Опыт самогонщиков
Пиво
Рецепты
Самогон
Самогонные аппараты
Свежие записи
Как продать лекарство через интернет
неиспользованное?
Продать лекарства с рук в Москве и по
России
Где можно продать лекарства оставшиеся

□ □ □

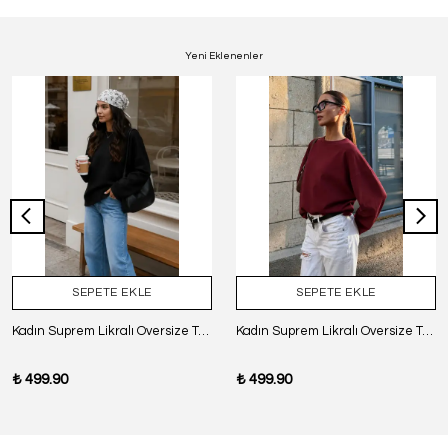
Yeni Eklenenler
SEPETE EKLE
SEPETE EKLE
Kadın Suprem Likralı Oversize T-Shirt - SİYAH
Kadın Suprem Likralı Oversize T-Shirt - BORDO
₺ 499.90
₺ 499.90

□ □ □

__About this exercise__:
A single number is the expected reply: the number of lines in the listing that contain the string "Suprem".

__Output for this exercise__:
2